◆ **TASK TO CARRY OUT**: Pictures are to be left out. Return exactly the lines below from the one with "новости отрасли, обновления" up to and including the one with "SQ акустика".

◆ **THE DATA**:
>>

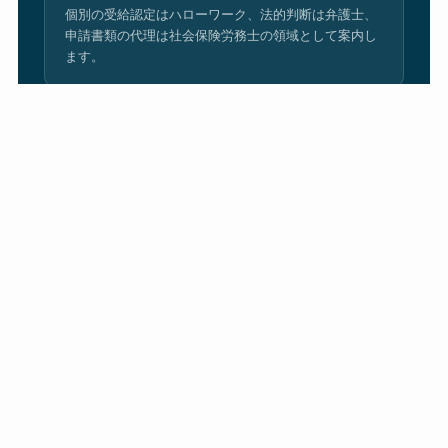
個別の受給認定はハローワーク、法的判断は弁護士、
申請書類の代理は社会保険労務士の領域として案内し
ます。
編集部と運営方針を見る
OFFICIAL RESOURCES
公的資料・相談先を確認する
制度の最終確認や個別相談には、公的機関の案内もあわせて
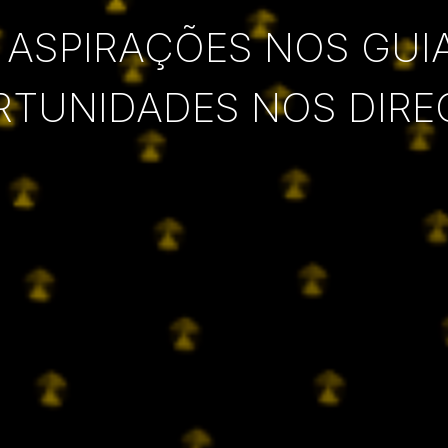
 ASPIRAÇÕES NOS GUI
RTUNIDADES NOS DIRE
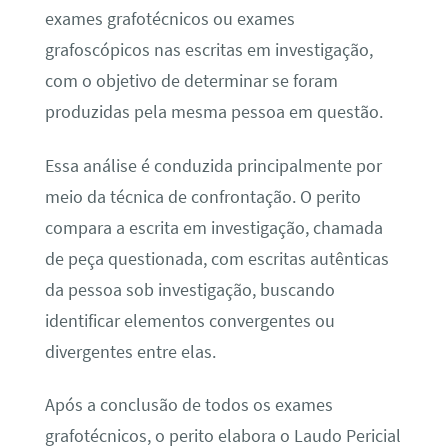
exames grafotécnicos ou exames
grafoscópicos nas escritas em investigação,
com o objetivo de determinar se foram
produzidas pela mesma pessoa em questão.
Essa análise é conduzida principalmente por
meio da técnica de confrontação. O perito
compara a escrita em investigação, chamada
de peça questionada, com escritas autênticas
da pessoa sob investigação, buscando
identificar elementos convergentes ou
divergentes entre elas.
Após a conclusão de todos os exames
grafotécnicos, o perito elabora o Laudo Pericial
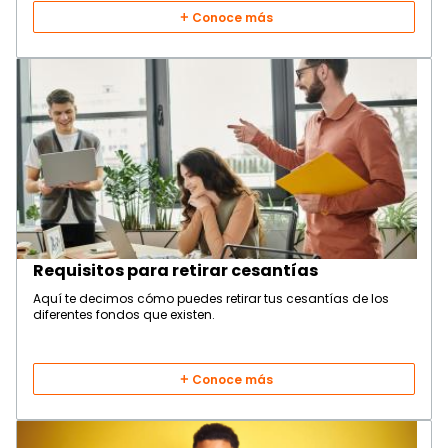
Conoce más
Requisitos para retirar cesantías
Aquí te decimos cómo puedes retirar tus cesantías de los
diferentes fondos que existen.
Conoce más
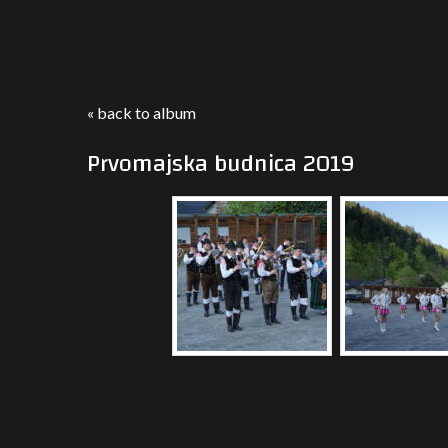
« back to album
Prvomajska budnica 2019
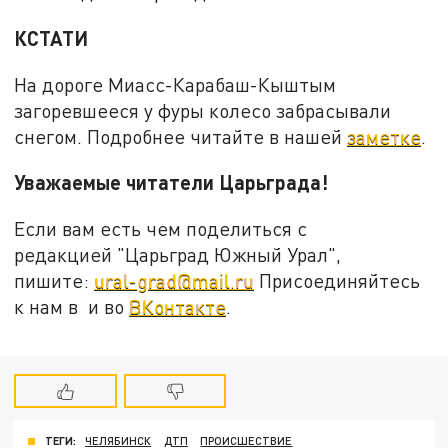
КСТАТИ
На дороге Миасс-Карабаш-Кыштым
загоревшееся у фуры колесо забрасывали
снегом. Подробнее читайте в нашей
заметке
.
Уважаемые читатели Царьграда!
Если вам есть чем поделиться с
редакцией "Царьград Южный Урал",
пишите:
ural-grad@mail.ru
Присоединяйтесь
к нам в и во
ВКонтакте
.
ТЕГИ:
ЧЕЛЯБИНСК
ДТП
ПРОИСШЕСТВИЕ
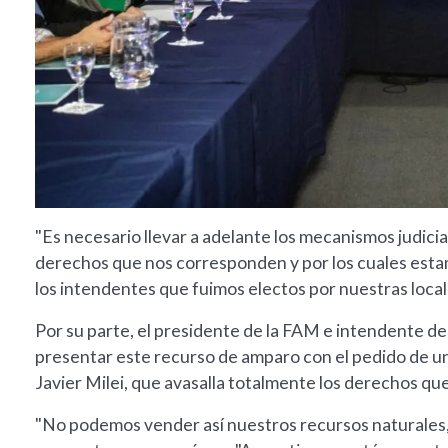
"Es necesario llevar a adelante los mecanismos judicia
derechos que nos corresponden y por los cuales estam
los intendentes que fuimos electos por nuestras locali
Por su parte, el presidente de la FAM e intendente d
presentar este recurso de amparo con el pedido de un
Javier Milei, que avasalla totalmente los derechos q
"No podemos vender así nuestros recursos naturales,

<<
>>

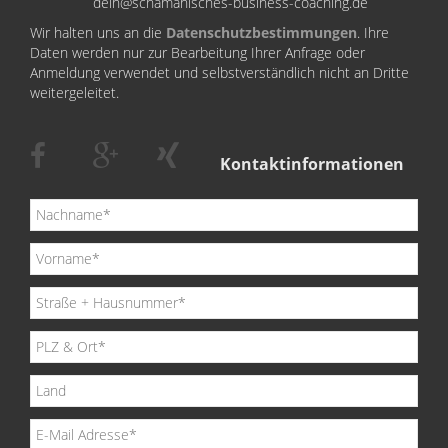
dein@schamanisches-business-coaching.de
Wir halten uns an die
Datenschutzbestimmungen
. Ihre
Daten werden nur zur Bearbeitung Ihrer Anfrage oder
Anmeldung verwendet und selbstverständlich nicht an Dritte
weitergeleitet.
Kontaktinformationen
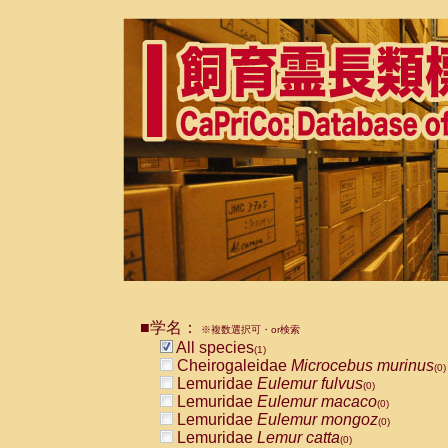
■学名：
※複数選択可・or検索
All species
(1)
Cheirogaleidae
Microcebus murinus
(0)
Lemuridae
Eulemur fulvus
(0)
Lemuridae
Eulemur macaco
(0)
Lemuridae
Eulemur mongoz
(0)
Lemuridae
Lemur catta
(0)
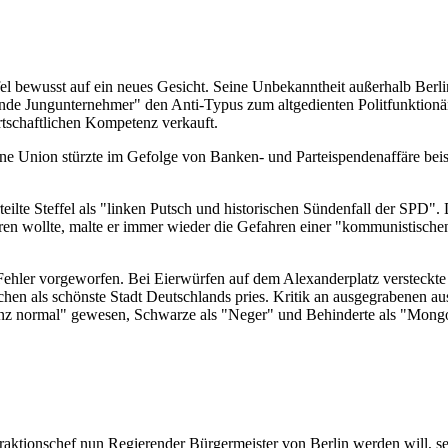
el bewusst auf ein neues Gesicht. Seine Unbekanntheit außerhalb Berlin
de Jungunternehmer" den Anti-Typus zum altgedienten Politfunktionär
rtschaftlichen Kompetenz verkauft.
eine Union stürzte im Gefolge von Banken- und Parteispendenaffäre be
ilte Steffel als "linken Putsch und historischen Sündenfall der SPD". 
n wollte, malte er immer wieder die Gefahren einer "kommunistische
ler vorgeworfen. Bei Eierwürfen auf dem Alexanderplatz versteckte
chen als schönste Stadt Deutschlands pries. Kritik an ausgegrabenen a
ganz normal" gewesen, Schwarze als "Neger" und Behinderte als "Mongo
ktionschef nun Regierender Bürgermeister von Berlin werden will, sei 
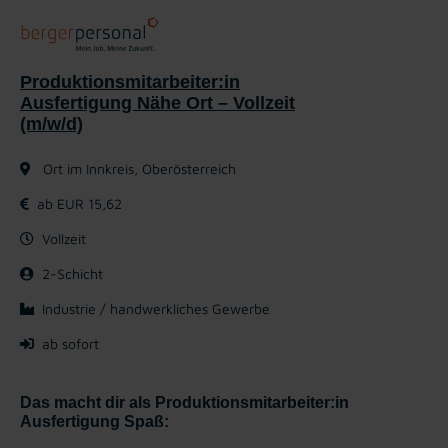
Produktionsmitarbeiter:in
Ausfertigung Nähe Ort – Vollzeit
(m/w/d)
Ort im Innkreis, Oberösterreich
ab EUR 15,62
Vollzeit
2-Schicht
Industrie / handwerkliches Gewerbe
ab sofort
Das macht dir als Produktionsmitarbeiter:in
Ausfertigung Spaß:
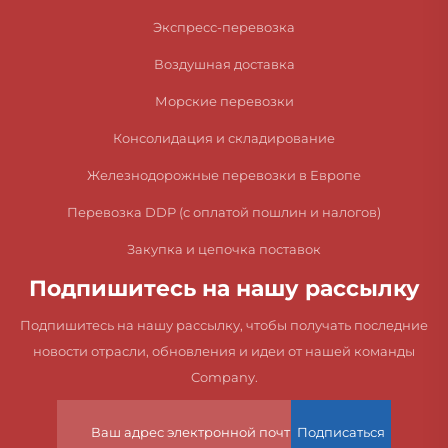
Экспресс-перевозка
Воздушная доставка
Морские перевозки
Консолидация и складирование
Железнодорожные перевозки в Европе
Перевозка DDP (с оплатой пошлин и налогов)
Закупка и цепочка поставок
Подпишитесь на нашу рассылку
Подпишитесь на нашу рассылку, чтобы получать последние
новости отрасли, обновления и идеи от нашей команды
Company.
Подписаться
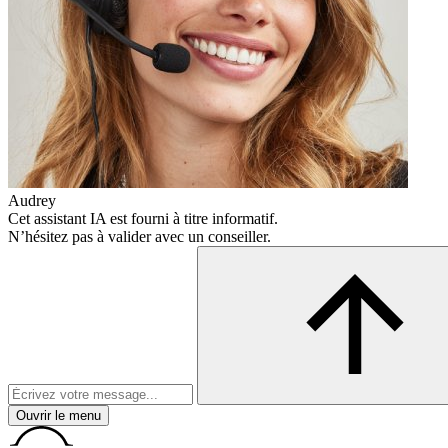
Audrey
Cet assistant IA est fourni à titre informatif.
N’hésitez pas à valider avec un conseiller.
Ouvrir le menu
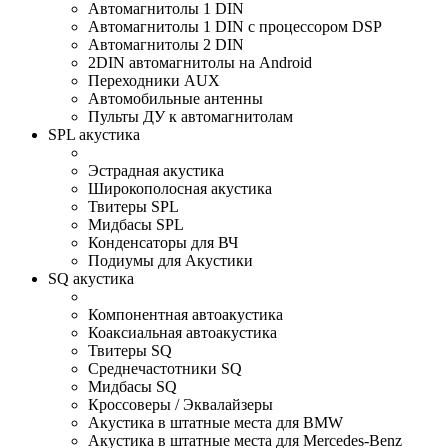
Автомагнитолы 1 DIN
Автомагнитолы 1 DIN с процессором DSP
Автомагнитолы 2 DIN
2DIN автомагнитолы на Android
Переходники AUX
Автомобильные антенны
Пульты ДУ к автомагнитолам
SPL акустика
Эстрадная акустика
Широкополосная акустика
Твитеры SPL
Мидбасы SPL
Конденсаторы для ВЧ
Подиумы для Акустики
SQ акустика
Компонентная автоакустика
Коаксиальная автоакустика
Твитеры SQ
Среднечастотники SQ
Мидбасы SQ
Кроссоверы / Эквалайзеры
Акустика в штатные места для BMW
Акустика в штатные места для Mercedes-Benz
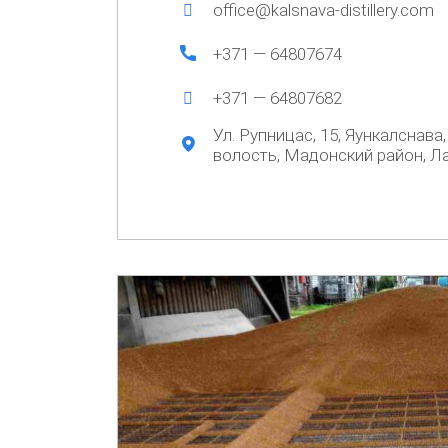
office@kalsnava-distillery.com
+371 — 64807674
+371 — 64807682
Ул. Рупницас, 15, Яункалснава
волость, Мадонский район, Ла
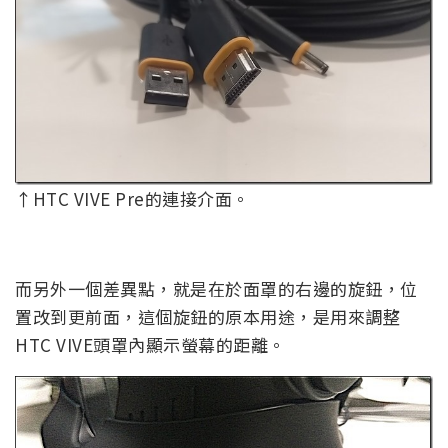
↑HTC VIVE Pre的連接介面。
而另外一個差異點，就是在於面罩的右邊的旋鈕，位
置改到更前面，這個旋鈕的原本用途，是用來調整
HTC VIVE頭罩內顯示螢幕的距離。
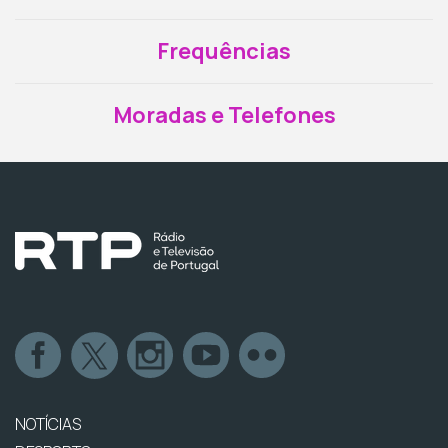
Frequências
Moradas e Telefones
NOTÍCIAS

<<

◆ **RESULT**:
новости отрасли, обновления и идеи от нашей команды
Company.
Подписаться
Audrey
Cet assistant IA est fourni à titre informatif.
N’hésitez pas à valider avec un conseiller.
Ouvrir le menu
Автомагнитолы 1 DIN
Автомагнитолы 1 DIN с процессором DSP
Автомагнитолы 2 DIN
2DIN автомагнитолы на Android
Переходники AUX
Автомобильные антенны
Пульты ДУ к автомагнитолам
SPL акустика
Эстрадная акустика
Широкополосная акустика
Твитеры SPL
Мидбасы SPL
Конденсаторы для ВЧ
Подиумы для Акустики
SQ акустика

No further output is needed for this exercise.